The alcohol and density are negatively correlated, so increase in alcohol will cause reduce in density. This also infers that good wine have high alcohol which leads to low density.
The quality of wine weakly depends on alcohol and density while I supposed that they may play important role in defining the quality. I didn’t find any strong correlations between features and wine quality but able to find some intresting inter-relationship among other physiochemical test observations like between alcohol & density and residual sugar & density. There are also many outliers are present which reduces the linear model efficiency. After completing the analysis, I’m able to interpret some results as Good Wine tends to have lower density, high alcohol, less residual sugar and less sulfur dioxide content.

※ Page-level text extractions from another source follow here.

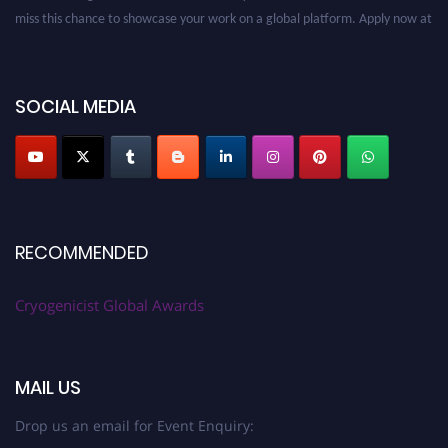
miss this chance to showcase your work on a global platform. Apply now at
cryogenicist.com
SOCIAL MEDIA
RECOMMENDED
Cryogenicist Global Awards
MAIL US
Drop us an email for Event Enquiry:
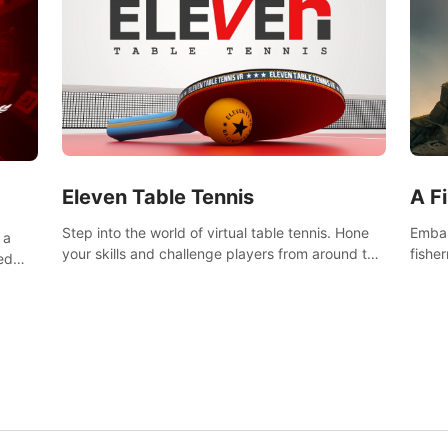
Eleven Table Tennis
A F
Step into the world of virtual table tennis. Hone
Embar
 a
your skills and challenge players from around the
fishe
ed
world in a truly immersive experience.
and u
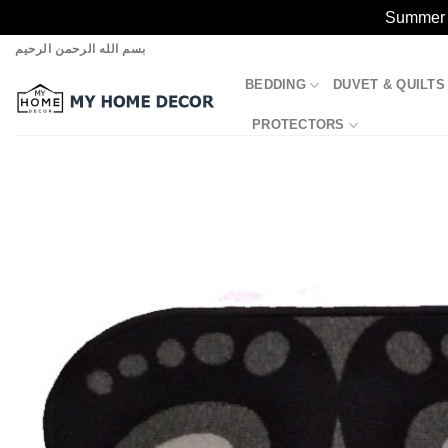
Summer S
Skip
بسم الله الرحمن الرحيم
to
BEDDING
DUVET & QUILTS
content
PROTECTORS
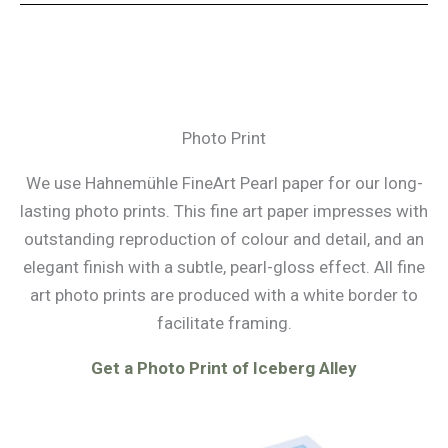
Photo Print
We use Hahnemühle FineArt Pearl paper for our long-
lasting photo prints. This fine art paper impresses with
outstanding reproduction of colour and detail, and an
elegant finish with a subtle, pearl-gloss effect. All fine
art photo prints are produced with a white border to
facilitate framing.
Get a Photo Print of Iceberg Alley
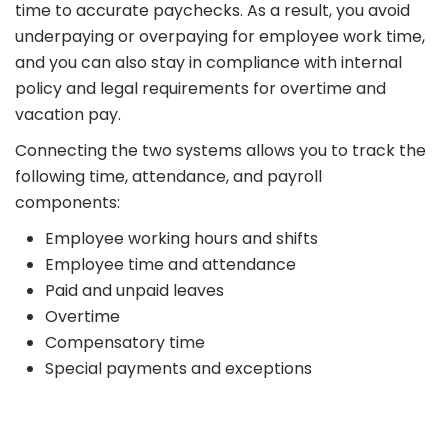
time to accurate paychecks. As a result, you avoid
underpaying or overpaying for employee work time,
and you can also stay in compliance with internal
policy and legal requirements for overtime and
vacation pay.
Connecting the two systems allows you to track the
following time, attendance, and payroll
components:
Employee working hours and shifts
Employee time and attendance
Paid and unpaid leaves
Overtime
Compensatory time
Special payments and exceptions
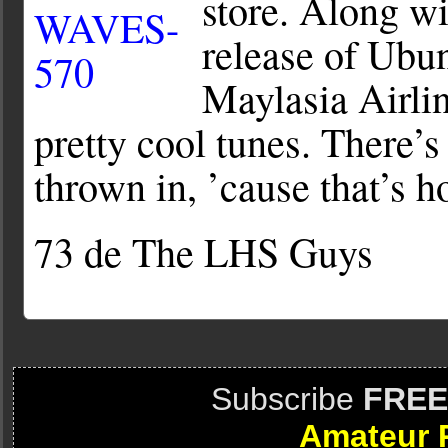
store. Along w
release of Ubun
Maylasia Airli
pretty cool tunes. There’
thrown in, ’cause that’s h
73 de The LHS Guys
Subscribe
FREE
Amateur 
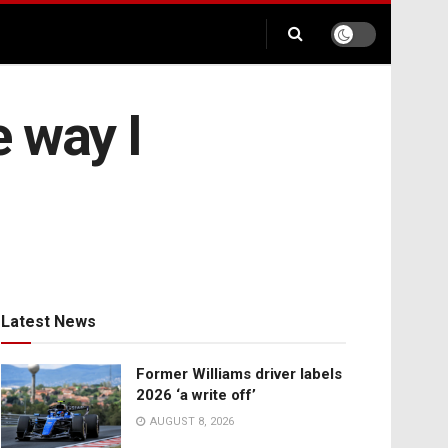
 way I
Latest News
Former Williams driver labels
2026 ‘a write off’
AUGUST 8, 2026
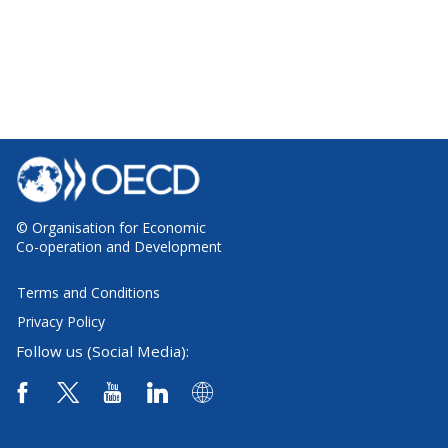
© Organisation for Economic
Co-operation and Development
Terms and Conditions
Privacy Policy
Follow us (Social Media):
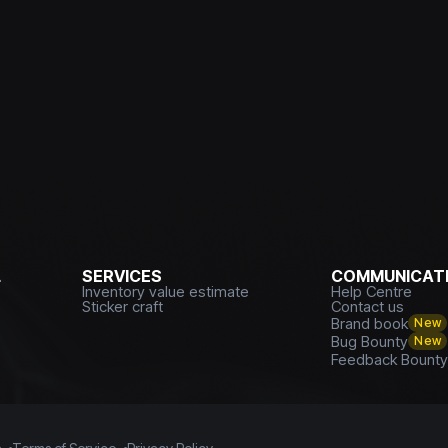
L
SERVICES
COMMUNICATI
Inventory value estimate
Help Centre
Sticker craft
Contact us
Brand book
New
Bug Bounty
New
Feedback Bount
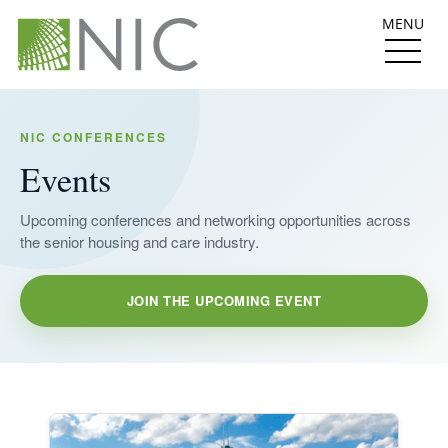
MENU
NIC CONFERENCES
Events
Upcoming conferences and networking opportunities across
the senior housing and care industry.
JOIN THE UPCOMING EVENT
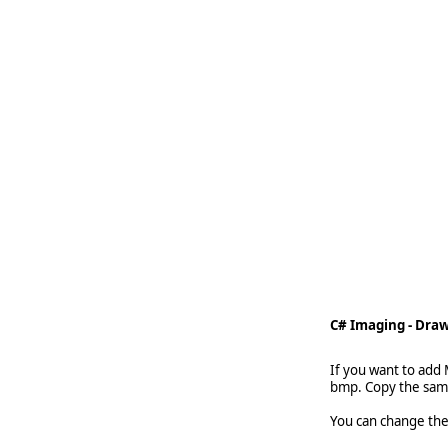
   
   
   
   
    
C# Imaging - Draw
If you want to add
bmp. Copy the samp
You can change the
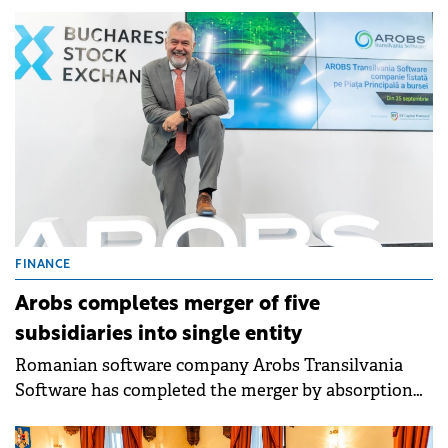
FINANCE
Arobs completes merger of five
subsidiaries into single entity
Romanian software company Arobs Transilvania
Software has completed the merger by absorption
of five subsidiaries - Arobs Development &amp;
Engineering, Berg Computers, Nordlogic Software,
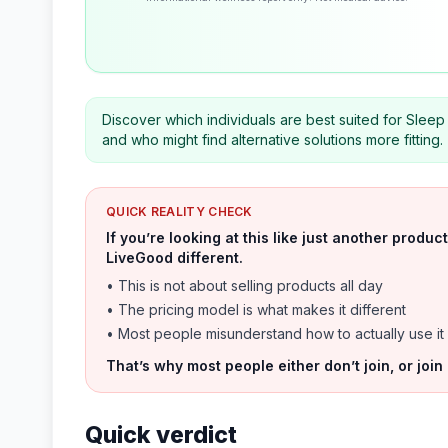
Discover which individuals are best suited for Sleep
and who might find alternative solutions more fitting.
QUICK REALITY CHECK
If you’re looking at this like just another prod
LiveGood different.
• This is not about selling products all day
• The pricing model is what makes it different
• Most people misunderstand how to actually use it
That’s why most people either don’t join, or join
Quick verdict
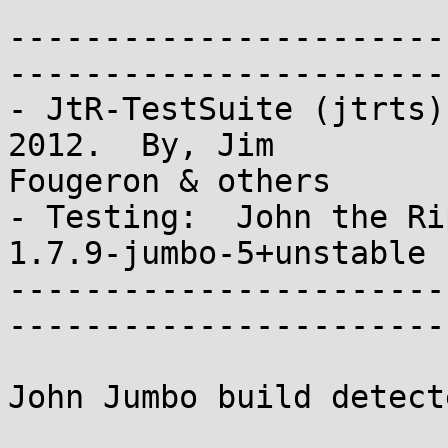
-----------------------
-----------------------
- JtR-TestSuite (jtrts)
2012.  By, Jim 

Fougeron & others

- Testing:  John the Rip
1.7.9-jumbo-5+unstable 
-----------------------
-----------------------
John Jumbo build detecte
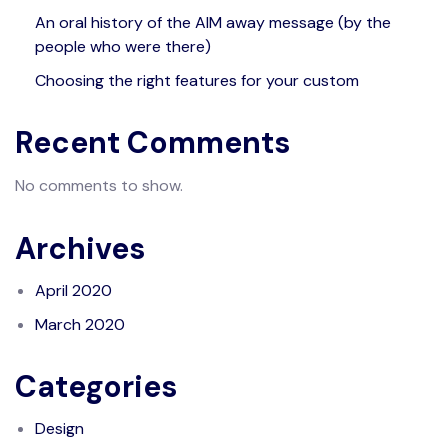
An oral history of the AIM away message (by the
people who were there)
Choosing the right features for your custom
Recent Comments
No comments to show.
Archives
April 2020
March 2020
Categories
Design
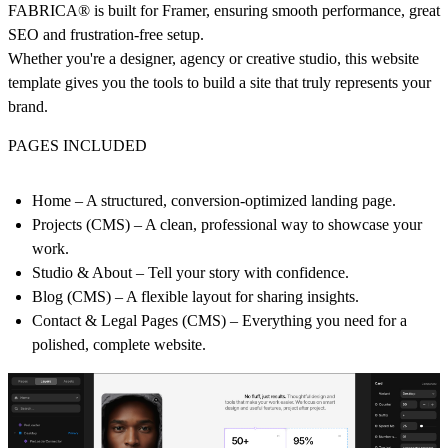
FABRICA® is built for Framer, ensuring smooth performance, great
SEO and frustration-free setup.
Whether you're a designer, agency or creative studio, this website
template gives you the tools to build a site that truly represents your
brand.
PAGES INCLUDED
Home
– A structured, conversion-optimized landing page.
Projects (CMS)
– A clean, professional way to showcase your
work.
Studio & About
– Tell your story with confidence.
Blog (CMS)
– A flexible layout for sharing insights.
Contact & Legal Pages (CMS)
– Everything you need for a
polished, complete website.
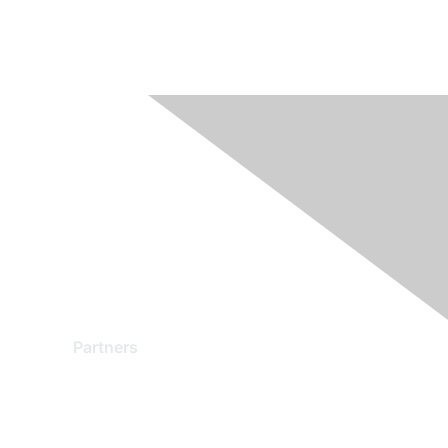
Partners
Find a Partner
Become a Partner
Partner Ready for Networking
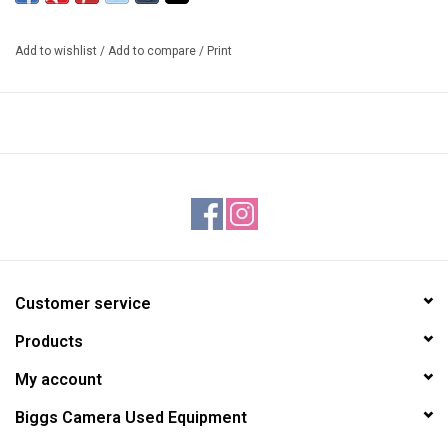
3 Stop exposure increase
Add to wishlist
/
Add to compare
/
Print
Customer service
Products
My account
Biggs Camera Used Equipment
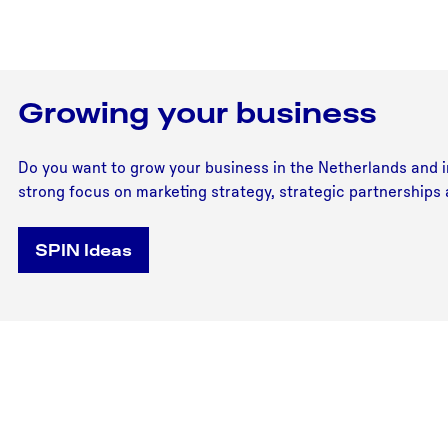
Growing your business
Do you want to grow your business in the Netherlands and in
strong focus on marketing strategy, strategic partnerships
SPIN Ideas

The given dataset is based on only 4898 observation of white wine variants of Portuguese “Vinho Verde” wine from 2009 source. The conclusion I’ve shared is just based on given dataset. There are number of outliers present which imply that I have to recheck them from the data source from where they were collected at first place or perform test in controlled enviroment to redefine them and these both are almost impossible. Here, I’m just using sample to define population which is not correct due to the fact that I still don’t have much feature in dataset to define quality of wine. The grape source, region of wine, name of wine etc. can be collected and added to this dataset will improve and help us to decide which wine is better.